Streamwise-rotating channel turbulence is a typical multiscale and inhomogeneous flow. In this paper, based on basic turbulence statistics, second-order structure functions and their budget balance, we have investigated the multiscale dynamics in streamwise-rotating channel turbulence.

Seven DNS are taken into consideration. The Reynolds number is $180$ or $395$, and the rotation number ranges from 0 to 60. Through the TKE budget balance, we find that under rotation, the near-wall turbulence is strengthened, which is mainly related to the spanwise TKE $\langle u_3u_3 \rangle$. In addition, the pseudo-dissipation above the buffer layer is reduced by rotation. To further investigate the spatial and interscale dynamics, the GKE is introduced. First, we study the distribution of the scale energy and find that small- and large-scale structures have different inclination angles in rapidly rotating cases. Additionally, we find that rotation shortens the streamwise structures in the viscous sublayer and buffer layer, which could be attributed to the strongly inclined small-scale structures near the wall. In contrast, the streamwise structures above the buffer layer are elongated by rotation. Then, we analyse the transfer of the scale energy utilizing the GKE. We discover that rotation strengthens the turbulence intensity in the viscous sublayer, mainly through the variation of the production distribution and the spatial viscous diffusion. In the buffer layer the pseudo-dissipation and interscale transfers at small scales are suppressed by rotation. At large scales, the turbulent interscale and spatial transfers are both strengthened. In the log-law layer, rotation destroys the spatial local balance and suppresses the pseudo-dissipation. The phenomenon of the reduced pseudo-dissipation is related to the suppressed forward cascades induced by rotation and has also been found in homogeneous rotating turbulence. We also find the opposite effects between the Reynolds and rotation numbers on the interscale transfers.

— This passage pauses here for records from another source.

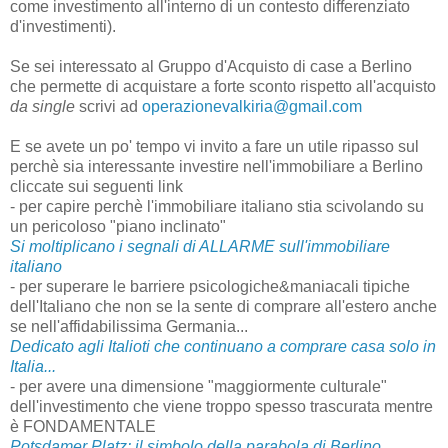
come investimento all'interno di un contesto differenziato
d'investimenti).
Se sei interessato al Gruppo d'Acquisto di case a Berlino
che permette di acquistare a forte sconto rispetto all'acquisto
da single
scrivi ad
operazionevalkiria@gmail.com
E se avete un po' tempo vi invito a fare un utile ripasso sul
perchè sia interessante investire nell'immobiliare a Berlino
cliccate sui seguenti link
- per capire perchè l'immobiliare italiano stia scivolando su
un pericoloso "piano inclinato"
Si moltiplicano i segnali di ALLARME sull'immobiliare
italiano
- per superare le barriere psicologiche&maniacali tipiche
dell'Italiano che non se la sente di comprare all'estero anche
se nell'affidabilissima Germania...
Dedicato agli Italioti che continuano a comprare casa solo in
Italia...
- per avere una dimensione "maggiormente culturale"
dell'investimento che viene troppo spesso trascurata mentre
è FONDAMENTALE
Potsdamer Platz: il simbolo della parabola di Berlino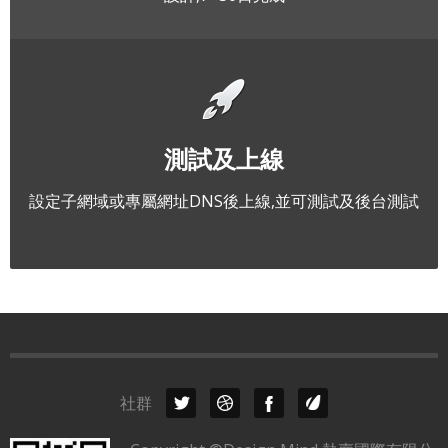
測試及上線
設定子網域或專屬網址DNS後上線,並可測試及後台測試
社群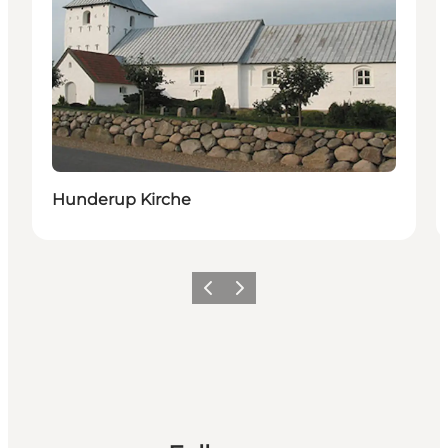
Hunderup Kirche
Zurück
Weiter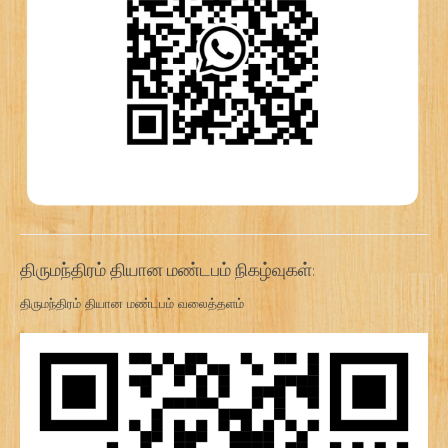
திருமந்திரம் தியான மண்டபம் நிகழ்வுகள்:
திருமந்திரம் தியான மண்டபம் வலைத்தளம்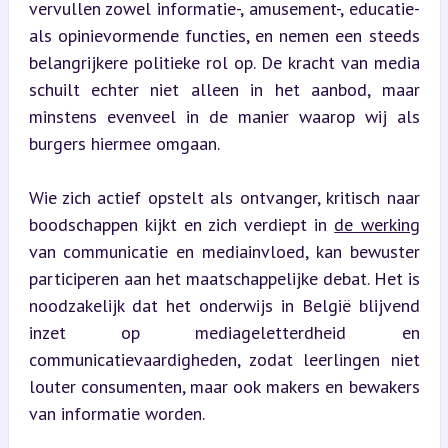
vervullen zowel informatie-, amusement-, educatie- 
als opinievormende functies, en nemen een steeds 
belangrijkere politieke rol op. De kracht van media 
schuilt echter niet alleen in het aanbod, maar 
minstens evenveel in de manier waarop wij als 
burgers hiermee omgaan.
Wie zich actief opstelt als ontvanger, kritisch naar 
boodschappen kijkt en zich verdiept in 
de werking
van communicatie en mediainvloed, kan bewuster 
participeren aan het maatschappelijke debat. Het is 
noodzakelijk dat het onderwijs in België blijvend 
inzet op mediageletterdheid en 
communicatievaardigheden, zodat leerlingen niet 
louter consumenten, maar ook makers en bewakers 
van informatie worden.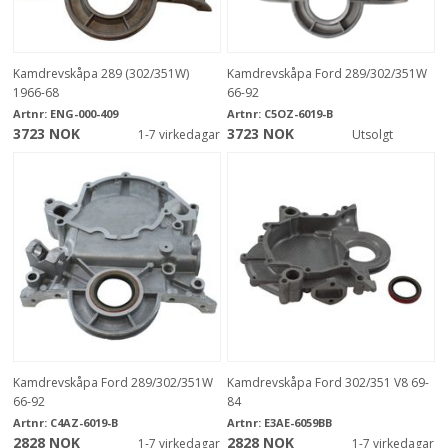
Kamdrevskåpa 289 (302/351W)
Kamdrevskåpa Ford 289/302/351W
1966-68
66-92
Artnr:
ENG-000-409
Artnr:
C5OZ-6019-B
3723 NOK
3723 NOK
1-7 virkedagar
Utsolgt
Kamdrevskåpa Ford 289/302/351W
Kamdrevskåpa Ford 302/351 V8 69-
66-92
84
Artnr:
C4AZ-6019-B
Artnr:
E3AE-6059BB
2828 NOK
2828 NOK
1-7 virkedagar
1-7 virkedagar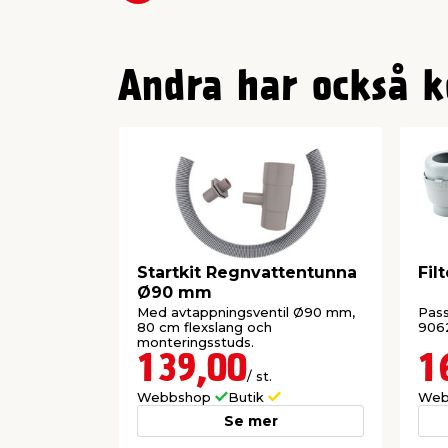
Andra har också k
Startkit Regnvattentunna
Fil
Ø90 mm
Med avtappningsventil Ø90 mm,
Pass
80 cm flexslang och
906
monteringsstuds.
139,00
1
/ st.
Webbshop
Butik
Web
Se mer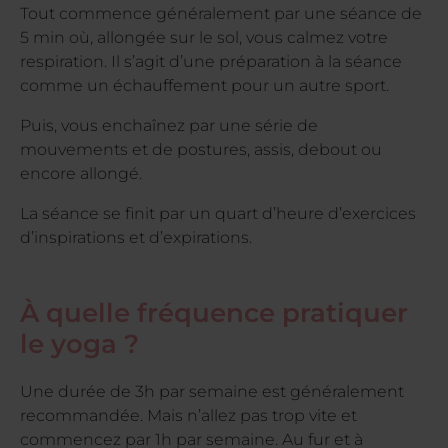
Tout commence généralement par une séance de
5 min où, allongée sur le sol, vous calmez votre
respiration. Il s’agit d’une préparation à la séance
comme un échauffement pour un autre sport.
Puis, vous enchaînez par une série de
mouvements et de postures, assis, debout ou
encore allongé.
La séance se finit par un quart d’heure d’exercices
d’inspirations et d’expirations.
À quelle fréquence pratiquer
le yoga ?
Une durée de 3h par semaine est généralement
recommandée. Mais n’allez pas trop vite et
commencez par 1h par semaine. Au fur et à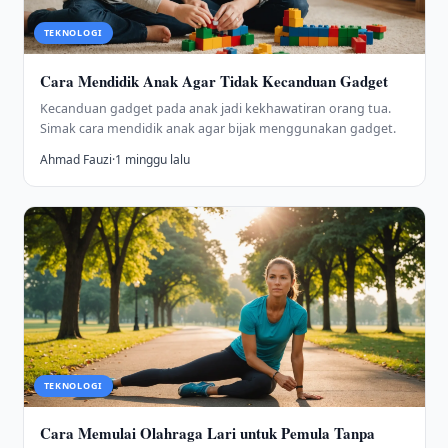
TEKNOLOGI
Cara Mendidik Anak Agar Tidak Kecanduan Gadget
Kecanduan gadget pada anak jadi kekhawatiran orang tua.
Simak cara mendidik anak agar bijak menggunakan gadget.
Ahmad Fauzi
·
1 minggu lalu
TEKNOLOGI
Cara Memulai Olahraga Lari untuk Pemula Tanpa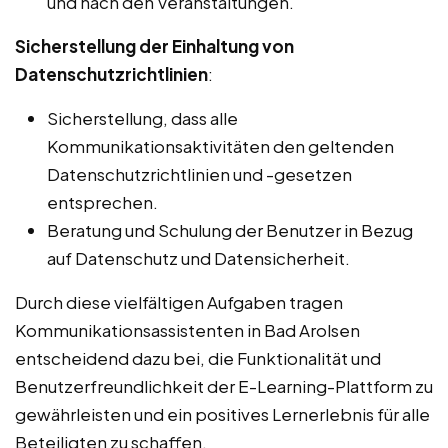
und nach den Veranstaltungen.
Sicherstellung der Einhaltung von
Datenschutzrichtlinien
:
Sicherstellung, dass alle
Kommunikationsaktivitäten den geltenden
Datenschutzrichtlinien und -gesetzen
entsprechen.
Beratung und Schulung der Benutzer in Bezug
auf Datenschutz und Datensicherheit.
Durch diese vielfältigen Aufgaben tragen
Kommunikationsassistenten in Bad Arolsen
entscheidend dazu bei, die Funktionalität und
Benutzerfreundlichkeit der E-Learning-Plattform zu
gewährleisten und ein positives Lernerlebnis für alle
Beteiligten zu schaffen.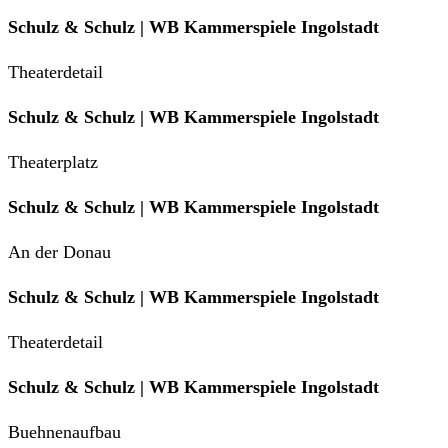
Schulz & Schulz | WB Kammerspiele Ingolstadt
Theaterdetail
Schulz & Schulz | WB Kammerspiele Ingolstadt
Theaterplatz
Schulz & Schulz | WB Kammerspiele Ingolstadt
An der Donau
Schulz & Schulz | WB Kammerspiele Ingolstadt
Theaterdetail
Schulz & Schulz | WB Kammerspiele Ingolstadt
Buehnenaufbau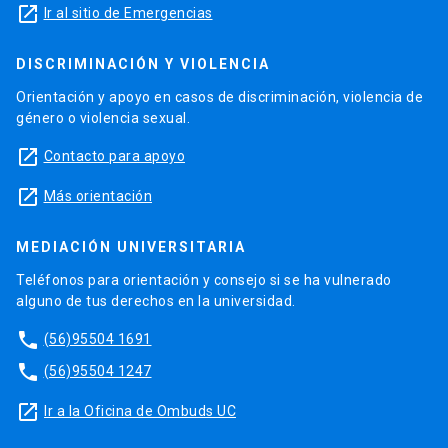
launch
Ir al sitio de Emergencias
DISCRIMINACIÓN Y VIOLENCIA
Orientación y apoyo en casos de discriminación, violencia de
género o violencia sexual.
launch
Contacto para apoyo
launch
Más orientación
MEDIACIÓN UNIVERSITARIA
Teléfonos para orientación y consejo si se ha vulnerado
alguno de tus derechos en la universidad.
phone
(56)95504 1691
phone
(56)95504 1247
launch
Ir a la Oficina de Ombuds UC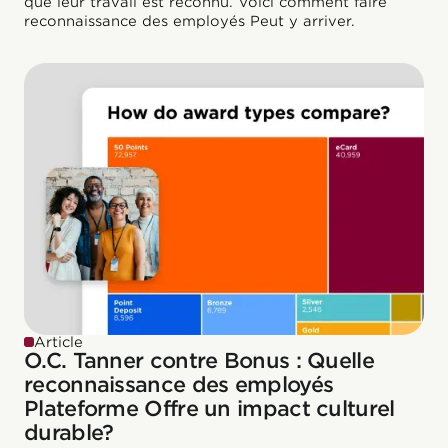
que leur travail est reconnu. Voici comment faire
reconnaissance des employés Peut y arriver.
Article
O.C. Tanner contre Bonus : Quelle
reconnaissance des employés
Plateforme Offre un impact culturel
durable?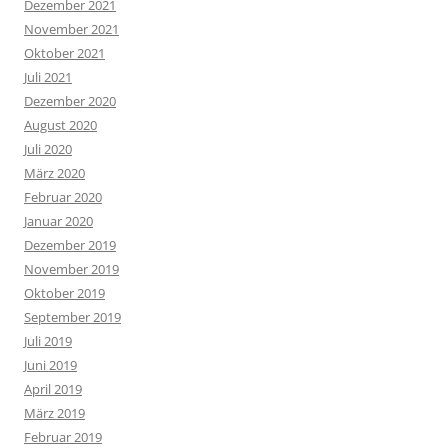
Dezember 2021
November 2021
Oktober 2021
Juli 2021
Dezember 2020
August 2020
Juli 2020
März 2020
Februar 2020
Januar 2020
Dezember 2019
November 2019
Oktober 2019
September 2019
Juli 2019
Juni 2019
April 2019
März 2019
Februar 2019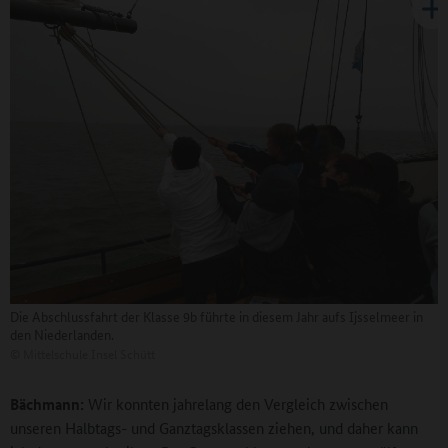
Die Abschlussfahrt der Klasse 9b führte in diesem Jahr aufs Ijsselmeer in
den Niederlanden.
©
Mittelschule Insel Schütt
Bächmann:
Wir konnten jahrelang den Vergleich zwischen
unseren Halbtags- und Ganztagsklassen ziehen, und daher kann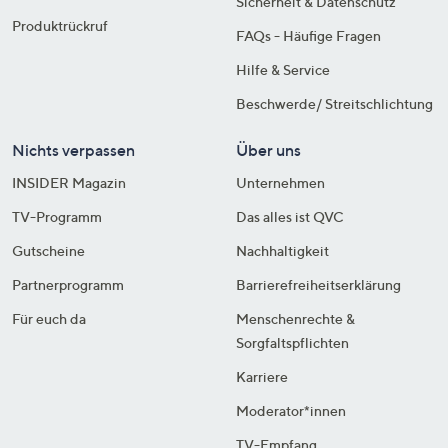
Sicherheit & Datenschutz
Produktrückruf
FAQs - Häufige Fragen
Hilfe & Service
Beschwerde/ Streitschlichtung
Nichts verpassen
Über uns
INSIDER Magazin
Unternehmen
TV-Programm
Das alles ist QVC
Gutscheine
Nachhaltigkeit
Partnerprogramm
Barrierefreiheitserklärung
Für euch da
Menschenrechte &
Sorgfaltspflichten
Karriere
Moderator*innen
TV-Empfang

Finally, based on the filtered velocity field, we quantitatively investigate the large- and small-scale inclined structures. Large- and small-scale structures have different inclination angles. As rotation intensifies, the difference becomes more remarkable. As $Re_\tau$ becomes larger, the inclination angle is generally reduced due to the wider scale range and the thinner boundary layer. Then, the sustaining mechanisms of inclined structures are analysed based on the budget balance of the Reynolds stresses and AGKE of $\langle \delta u_1 \delta u_3 \rangle$. We find that the Coriolis force directly reduces the inclination angle. In contrast, the pressure–velocity correlation term arises from inclined structures and can be related to the principal direction of the strain rate tensor. Indirectly, the Coriolis force induces non-zero $\langle u_2u_3 \rangle$, which then produces inclined structures under the mean streamwise velocity gradients. We then clearly illustrate the direct and indirect effects of the Coriolis forces through the hairpin vortex model, which provides insight into the physical processes hidden behind the complex turbulence statistics. The scale discrepancies in the inclined structures are mainly attributed to the mean spanwise velocity gradients.

In conclusion, through detailed and systematic analyses, we have investigated the multiscale dynamics in streamwise-rotating channel turbulence. The specific energy transfer behaviours, new features of the structures and their sustaining mechanisms have been identified and analysed in this paper. We expect this study to help in exploring the rotation effects in general wall-bounded turbulent flows.